AIM OF THE EXERCISE →
Write out word for word the lines from the one holding "Outline any instance" through the end of the data, and only those lines. Pictures stay out.

BEGIN INPUT DATA

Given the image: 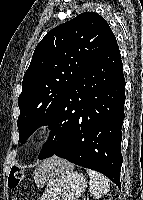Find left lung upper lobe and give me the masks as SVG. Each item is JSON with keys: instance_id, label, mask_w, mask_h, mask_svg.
I'll return each instance as SVG.
<instances>
[{"instance_id": "1", "label": "left lung upper lobe", "mask_w": 143, "mask_h": 200, "mask_svg": "<svg viewBox=\"0 0 143 200\" xmlns=\"http://www.w3.org/2000/svg\"><path fill=\"white\" fill-rule=\"evenodd\" d=\"M114 37L106 20L95 12H84L45 35L33 53L18 98L21 143L41 125L66 124L68 93Z\"/></svg>"}]
</instances>
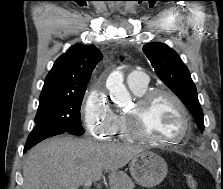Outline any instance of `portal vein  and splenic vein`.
Here are the masks:
<instances>
[{
    "label": "portal vein and splenic vein",
    "mask_w": 223,
    "mask_h": 189,
    "mask_svg": "<svg viewBox=\"0 0 223 189\" xmlns=\"http://www.w3.org/2000/svg\"><path fill=\"white\" fill-rule=\"evenodd\" d=\"M92 180H88V181H86L85 183H84V186H85V188L86 189H89L90 187H91V185H92Z\"/></svg>",
    "instance_id": "18ae733b"
}]
</instances>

END INPUT DATA

ANSWER FOR THE TASK →
Outline any instance of `portal vein  and splenic vein`.
Here are the masks:
<instances>
[{
    "label": "portal vein and splenic vein",
    "mask_w": 223,
    "mask_h": 189,
    "mask_svg": "<svg viewBox=\"0 0 223 189\" xmlns=\"http://www.w3.org/2000/svg\"><path fill=\"white\" fill-rule=\"evenodd\" d=\"M92 180H88V181H86L85 183H84V186H85V188L86 189H89L90 187H91V185H92Z\"/></svg>",
    "instance_id": "18ae733b"
}]
</instances>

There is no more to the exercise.